Smaller electronic gadgets; greater functionalities; faster net connections. Such advances may make us believe that future technological advances will enable us to become happy and live happily ever after.

No matter how much technology advances, this world is never going to turn into paradise. Why? Because technology can never make us immortal at the material level because matter by its every nature is temporary.

Moreover, technology improves only our periphery, not our core. It doesn’t transform our heart. And the heart is the seat of love, peace and fulfillment – all of which are central to real happiness.

Spirituality alone can provide all these – and provide them forever. Gita wisdom explains that we are indestructible souls who can attain everlasting happiness by rising to the spiritual level and there delighting in eternal love for Krishna.

Infatuation with technology can blind us to all this.

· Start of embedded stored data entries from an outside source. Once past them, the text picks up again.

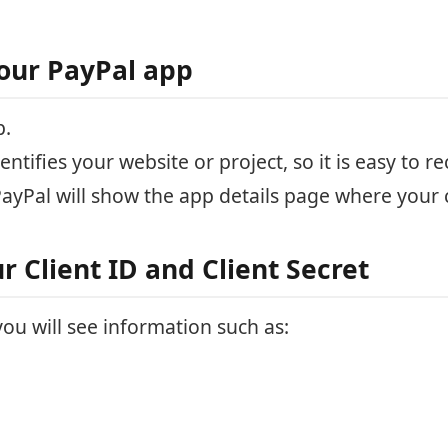
our PayPal app
p.
ntifies your website or project, so it is easy to re
PayPal will show the app details page where your c
r Client ID and Client Secret
ou will see information such as:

When we see something well, keep getting expert at seeing it better and keep getting accolades for that expertise, it’s easy to forget the things we don’t see, forget even that there might be something entirely different to see.

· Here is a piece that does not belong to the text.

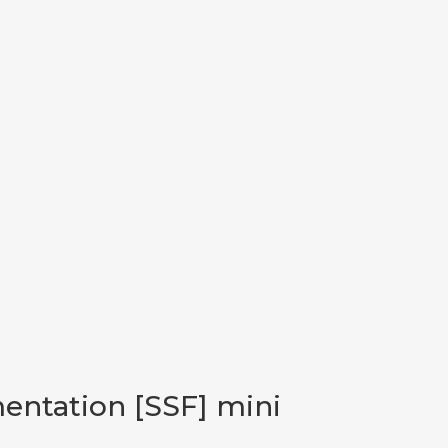
mentation [SSF] mini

Similarly, when we are captivated by the promises of ever-improving technological gadgetry, it’s easy to forget that there exists a dramatically different reality –  the higher spiritual reality.

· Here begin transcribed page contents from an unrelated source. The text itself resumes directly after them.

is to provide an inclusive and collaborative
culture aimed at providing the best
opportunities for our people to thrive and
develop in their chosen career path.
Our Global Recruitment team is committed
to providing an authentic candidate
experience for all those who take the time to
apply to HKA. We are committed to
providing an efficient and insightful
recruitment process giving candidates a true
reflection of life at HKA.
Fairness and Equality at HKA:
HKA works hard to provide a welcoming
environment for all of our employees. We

That reality eludes those who are infatuated with trying to manipulate matter in the hope of enjoyment, as the Bhagavad-gita (15.10) indicates. Thus, the better our vision of material things, even a 20/20 vision, it can make us blind if it causes us to miss the full picture of reality – material and spiritual.

Thankfully, this blindness is not mandatory. If we use Gita wisdom to stay aware of the reality and primacy of spirituality, then we can use matter and material technology for our all-round well-being.

Bhagavad Gita Chapter 15 Text 10

The foolish cannot understand how a living entity can quit his body, nor can they understand what sort of body he enjoys under the spell of the modes of nature. But one whose eyes are trained in knowledge can see all this.